The Colors in This LA Family Home Are Unbelievably Soothing

On the day of this photo shoot, there were a pair of pants at the bottom of the pool. No one knew who the pants belonged to, but Jackie Smith, a real estate mega-agent and the matriarch of the house, has a lead on which kid launched them there. “This is truly the house where everybody comes,” says her husband, Dennis, a designer and builder. “On a Friday night, there will be about 13 kids of all different ages over here.” Plus three dogs, two cats, and a male hamster named Susan.

Driving up to the home—a stately 1940 Monterey Colonial with hedges, fountains, columns, white paint, and black shutters—you might get a different impression. But the inside is warm and whimsical, the kind of place you don’t want to leave. Pastel walls are paired with contemporary accents: Low-slung, flaxen sofas beckon from the blush family room. Twice a month, they pull off the slipcovers and toss them in the wash. “I try to enforce a ‘no orange-​dusted food’ rule, but the kids get it through,” Dennis says: Cheetos, Jackie explains. Candy wrappers behind the cushions.

Kristi Bender, who co-owns the Los Angeles design firm Cuffhome with her business partner, Wendy Schwartz, has been friends with the Smiths for decades. So when the family decided to renovate their home of 14 years—ditching the dark-wood paneling, knocking down walls to open up spaces, and making the front rooms into places they’d actually want to hang out in (rather than don’t-touch-anything environs)—she got the picture instantly.

Jackie kept seeing flourishes she loved in all the properties she was selling and was tempted to introduce notes of each style in her own home. These enthusiasms, unbridled, could have led to a Victorian-ranch-farmhouse- glass-cube grab bag.
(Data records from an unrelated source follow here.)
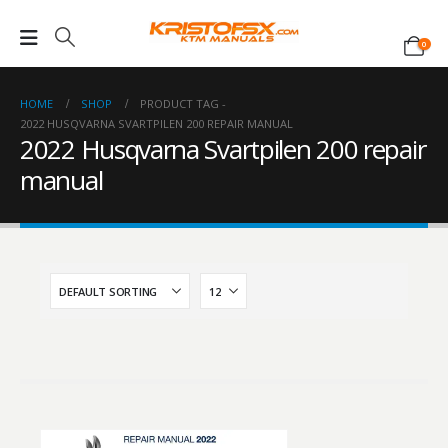
0
HOME
SHOP
PRODUCT TAG -
2022 HUSQVARNA SVARTPILEN 200 REPAIR MANUAL
2022 Husqvarna Svartpilen 200 repair
manual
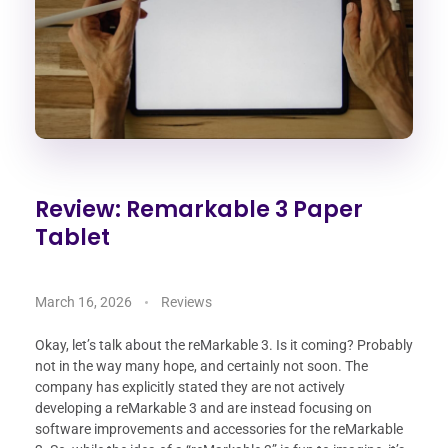
Review: Remarkable 3 Paper
Tablet
March 16, 2026
Reviews
Okay, let’s talk about the reMarkable 3. Is it coming? Probably
not in the way many hope, and certainly not soon. The
company has explicitly stated they are not actively
developing a reMarkable 3 and are instead focusing on
software improvements and accessories for the reMarkable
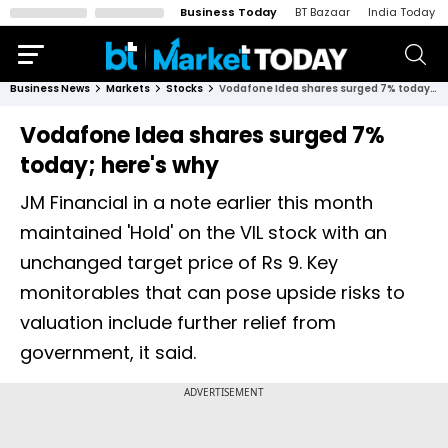
Business Today
BT Bazaar
India Today
Business News
Markets
Stocks
Vodafone Idea shares surged 7% today; here's why
Vodafone Idea shares surged 7%
today; here's why
JM Financial in a note earlier this month
maintained 'Hold' on the VIL stock with an
unchanged target price of Rs 9. Key
monitorables that can pose upside risks to
valuation include further relief from
government, it said.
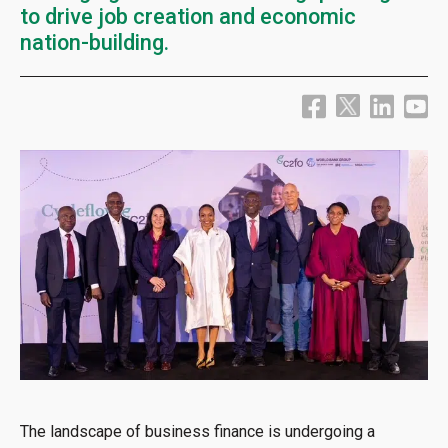
to drive job creation and economic
nation-building.
The landscape of business finance is undergoing a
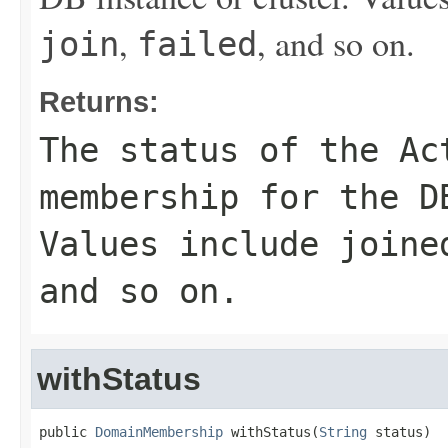
,
, and so on.
join
failed
Returns:
The status of the Ac
membership for the D
Values include
joine
and so on.
withStatus
public 
DomainMembership
 withStatus(
String
 status)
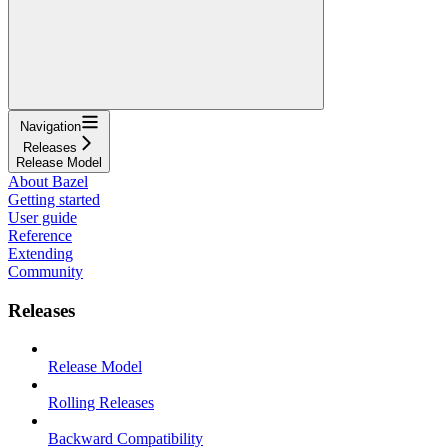
Navigation
Releases
Release Model
About Bazel
Getting started
User guide
Reference
Extending
Community
Releases
Release Model
Rolling Releases
Backward Compatibility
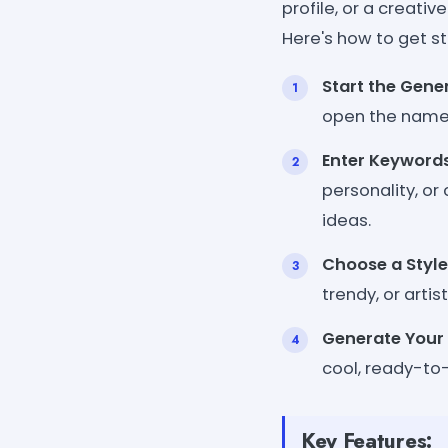
profile, or a creati
Here's how to get st
Start the Gene
open the name 
Enter Keyword
personality, or
ideas.
Choose a Style
trendy, or artis
Generate You
cool, ready-to
Key Features:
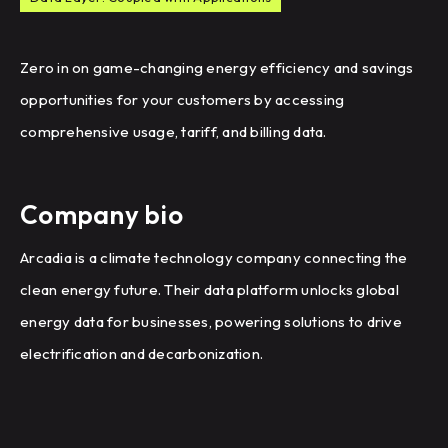
Zero in on game-changing energy efficiency and savings
opportunities for your customers by accessing
comprehensive usage, tariff, and billing data.
Company bio
Arcadia is a climate technology company connecting the
clean energy future. Their data platform unlocks global
energy data for businesses, powering solutions to drive
electrification and decarbonization.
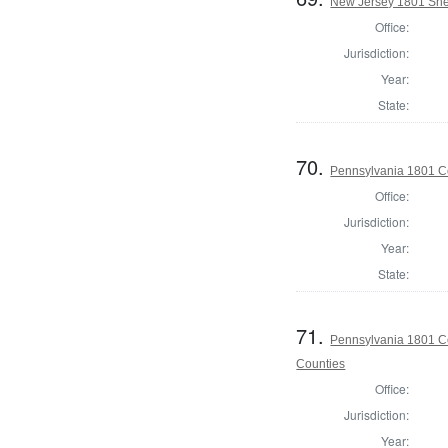
New Jersey 1801 Sher
Office:
Jurisdiction:
Year:
State:
70.
Pennsylvania 1801 C
Office:
Jurisdiction:
Year:
State:
71.
Pennsylvania 1801 Co
Counties
Office:
Jurisdiction:
Year:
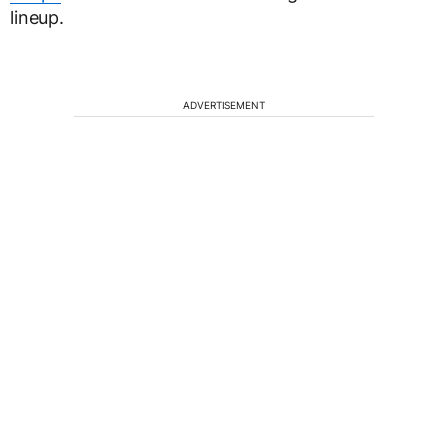
lineup.
ADVERTISEMENT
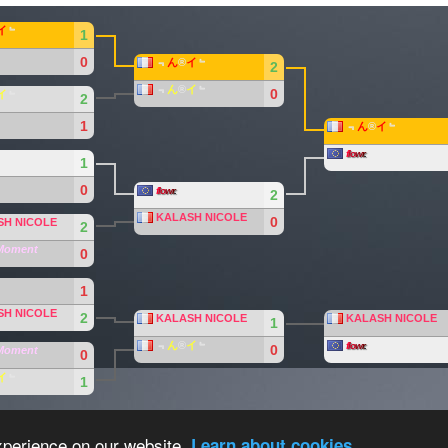
イ
﹄
1
0
﹃
ん
®
イ
﹄
2
﹃
ん
®
イ
﹄
0
イ
﹄
2
1
﹃
ん
®
イ
﹄
f
lo
w
r
.
1
0
f
lo
w
r
.
2
KALASH NICOLE
0
SH NICOLE
2
Moment
0
1
SH NICOLE
2
KALASH NICOLE
KALASH NICOLE
1
﹃
ん
®
イ
﹄
f
lo
w
r
.
0
Moment
0
イ
﹄
1
eam
.
Overall Statistics
xperience on our website.
Learn about cookies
But Bender intervened.

She introduced unexpected shapes and bold colors throughout, from Cuffhome’s unique rope-wrapped globe lamp in the dining room to the striking centerpiece of the home, an all-pink family room. At first, Dennis “absolutely hated it—until the painters put it up.”Cast in Farrow & Ball’s Setting Plaster, the walls change with the light, pearly in some places, warm salmon in others, and light brown in the shadows. “I was so gunning for this,” Jackie says, grinning.

Some rooms found a new purpose. “When we first designed the home, we thought the living room was supposed to be very formal, very East Coast,” Jackie says. “But none of us ever went into it. We started to think, If we don’t live like this, what’s the point?” Bender reimagined the space as a music room, highlighting the family’s many instruments and mounting a few beloved vinyl record covers. “I can’t get enough of this room,” Jackie says. “If the doors are closed for some reason, like the kids are doing their guitar lessons in there, I’m super-bummed when I walk in the door and I can’t see it all.”